The first indicates healthy grief that you need to experience to heal, while the latter could indicate depression that may require therapy.
5. Don’t Stress About Not Forgetting Your Spouse
A very important part of the healing process is to allow yourself to get busy with life without feeling guilty. Instead of sitting in your room your whole life doing nothing but crying and feeling depressed, becoming busy with life will help you heal healthily and remember the sweet moments you had together whenever you choose to. Know that you cared about your spouse so much that you stayed by their side until the end.
Your spouse doesn’t want to see you depressed. They want you to stay strong and keep fighting through life. Being busy with life is natural, and it doesn’t mean that you disrespect or forget about your spouse. It just means you do what you must live your best life.
6. Hit the Gym
If there’s only one thing that can help you eliminate these negative feelings and help you heal faster, it’s going to the gym. Exercise benefits go beyond increased muscle mass and cardio fitness—regular exercise can significantly enhance your mental well-being and make you feel more optimistic about yourself and your life. It’s a potent treatment for many mental health issues, including depression and anxiety. Additionally, it lowers stress, promotes good sleep, and improves your mood in general.
It’s difficult to do intense physical activities during this difficult time of your life—we completely understand.

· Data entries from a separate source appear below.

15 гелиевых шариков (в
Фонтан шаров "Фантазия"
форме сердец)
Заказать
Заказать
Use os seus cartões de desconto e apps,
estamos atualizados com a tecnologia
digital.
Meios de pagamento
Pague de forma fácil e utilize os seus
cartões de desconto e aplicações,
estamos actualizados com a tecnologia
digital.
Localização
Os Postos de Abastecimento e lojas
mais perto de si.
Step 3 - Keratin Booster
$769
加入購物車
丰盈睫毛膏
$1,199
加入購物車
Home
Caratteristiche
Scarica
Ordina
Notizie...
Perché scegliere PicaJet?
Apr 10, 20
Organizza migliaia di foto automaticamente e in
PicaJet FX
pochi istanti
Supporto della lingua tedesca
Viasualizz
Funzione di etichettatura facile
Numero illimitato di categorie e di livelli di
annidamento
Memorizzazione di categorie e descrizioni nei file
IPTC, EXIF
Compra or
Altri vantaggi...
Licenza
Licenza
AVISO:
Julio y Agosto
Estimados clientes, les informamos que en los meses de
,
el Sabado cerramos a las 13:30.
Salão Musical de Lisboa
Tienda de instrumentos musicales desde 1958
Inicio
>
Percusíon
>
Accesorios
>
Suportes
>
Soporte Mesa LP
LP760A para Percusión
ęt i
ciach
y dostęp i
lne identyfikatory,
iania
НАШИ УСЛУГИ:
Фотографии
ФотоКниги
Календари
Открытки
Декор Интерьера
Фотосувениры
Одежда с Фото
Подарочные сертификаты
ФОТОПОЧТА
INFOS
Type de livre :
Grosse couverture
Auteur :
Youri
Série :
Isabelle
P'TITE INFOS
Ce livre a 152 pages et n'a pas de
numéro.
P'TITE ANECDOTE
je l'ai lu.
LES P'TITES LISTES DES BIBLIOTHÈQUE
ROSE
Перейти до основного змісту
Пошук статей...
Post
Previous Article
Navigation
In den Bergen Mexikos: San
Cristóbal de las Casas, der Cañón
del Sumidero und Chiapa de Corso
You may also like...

But if you want to get out of this bubble of sadness as quickly as possible, you’ll need to get out of your comfort zone and do things that make you feel better. Additionally, even moderate-intensity exercise can significantly affect your overall mood. Just do what you can, and don’t be hard on yourself.
7. Be an Active Part in the Lives of Others
Helping other people feel better will help you feel better as well. When you have enough energy, spend your free time improving other people’s lives.
Getting a cat can be a great option if you don’t have the time or energy for high-maintenance pets like dogs. You can even adopt pets from shelters and take care of them. This will make you feel that your life has meaning to other creatures and will positively impact your own life.
8. Pursue Your Dreams
Making your dreams come true can help you fill the emptiness you feel after losing your spouse. By chasing your dreams and doing what you’re passionate about, you’ll feel better about yourself and make new friends. Consequently, you’ll come to understand that living life alone can still be exciting and fulfilling.
So, keep grinding, and never give up on your dreams until you can finally say, ‘never in my wildest dreams did I think that I’d be living this incredible life!’.
9. Understand that Drugs and Alcohol Will Not End Your Pain
Drugs and alcohol are one of the worst coping mechanisms you can resort to if you want to move on after the death of your spouse. Drinking too much alcohol or excessively taking drugs will make you end up feeling even more, worse than before.
Instead, we recommend that you do more productive and healthy activities to cope with your loss, such as exercising.
10. Consider Going to a Therapist
If nothing works, going to a therapist should be your last resort. Many people who need to seek therapy don’t know they do or don’t admit it. A therapist is the only person who has seen numerous people in the same situation and knows the best course of action to help you heal properly. Therapy saves you time and guarantees you are on the right track.
When it comes to moving on after the death of your spouse, it’s easier said than done. But no matter how agonizing this death is, you don’t want to be depressed your whole life, do you?
So, all you have to do now is follow the tips mentioned above to a tee, have patience, and keep moving forward. Even if things may look bad now, you have a good plan to improve things.